[Start of section]

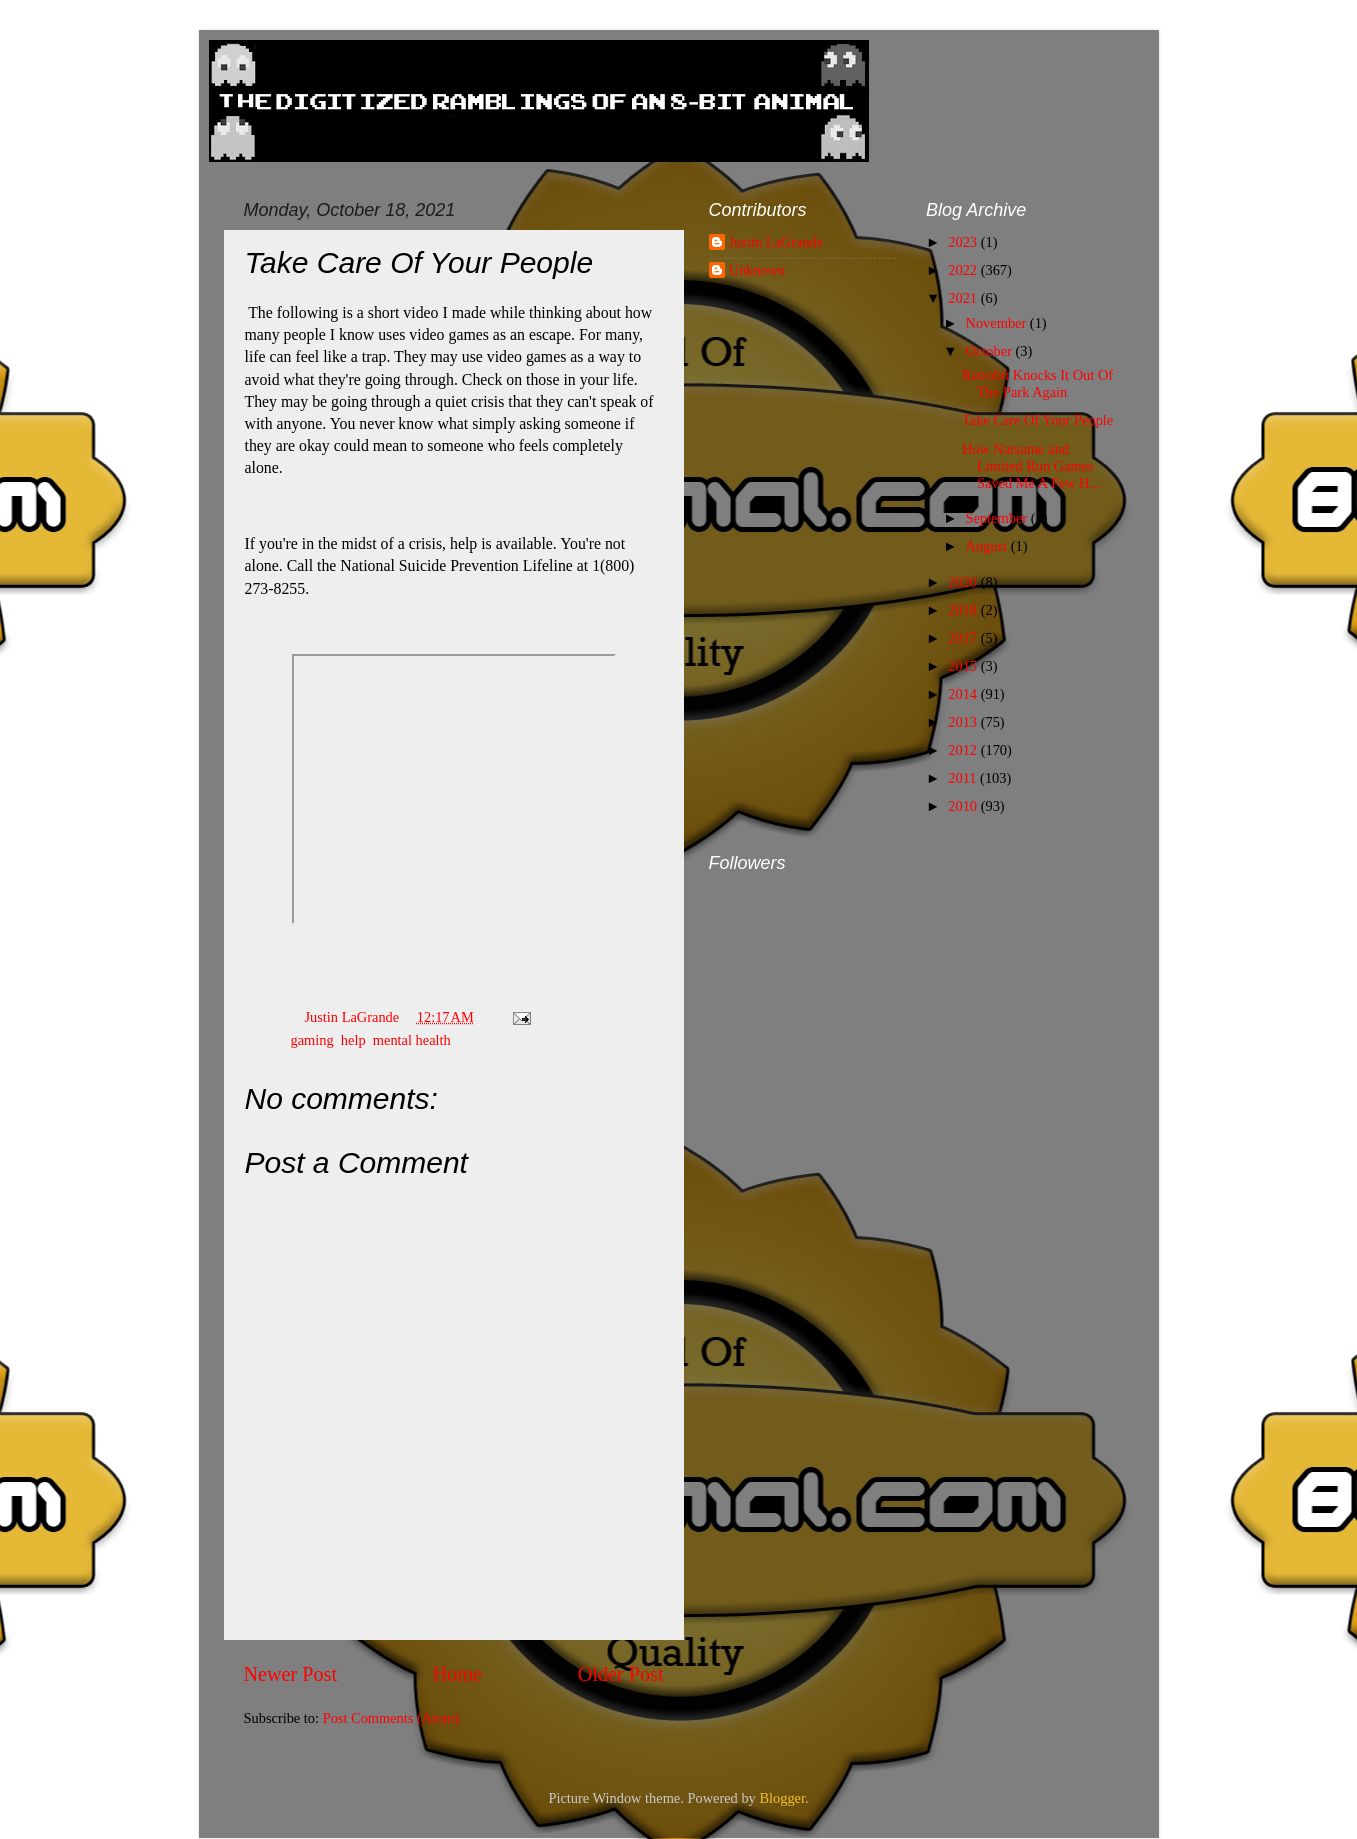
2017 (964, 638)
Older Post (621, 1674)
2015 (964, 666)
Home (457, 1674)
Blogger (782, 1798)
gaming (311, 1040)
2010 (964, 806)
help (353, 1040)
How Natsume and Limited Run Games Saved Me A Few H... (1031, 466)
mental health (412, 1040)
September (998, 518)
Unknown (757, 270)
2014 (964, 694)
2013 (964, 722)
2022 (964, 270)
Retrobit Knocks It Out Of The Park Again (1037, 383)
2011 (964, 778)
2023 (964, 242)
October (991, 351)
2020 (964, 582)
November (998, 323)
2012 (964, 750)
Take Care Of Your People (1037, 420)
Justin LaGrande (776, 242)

[End of section]

• Exercise instructions: Return all of the data exactly as written, and drop the pictures.

• Task response:
2017 (964, 638)
Older Post (621, 1674)
2015 (964, 666)
Home (457, 1674)
Blogger (782, 1798)
gaming (311, 1040)
2010 (964, 806)
help (353, 1040)
How Natsume and Limited Run Games Saved Me A Few H... (1031, 466)
mental health (412, 1040)
September (998, 518)
Unknown (757, 270)
2014 (964, 694)
2013 (964, 722)
2022 (964, 270)
Retrobit Knocks It Out Of The Park Again (1037, 383)
2011 (964, 778)
2023 (964, 242)
October (991, 351)
2020 (964, 582)
November (998, 323)
2012 (964, 750)
Take Care Of Your People (1037, 420)
Justin LaGrande (776, 242)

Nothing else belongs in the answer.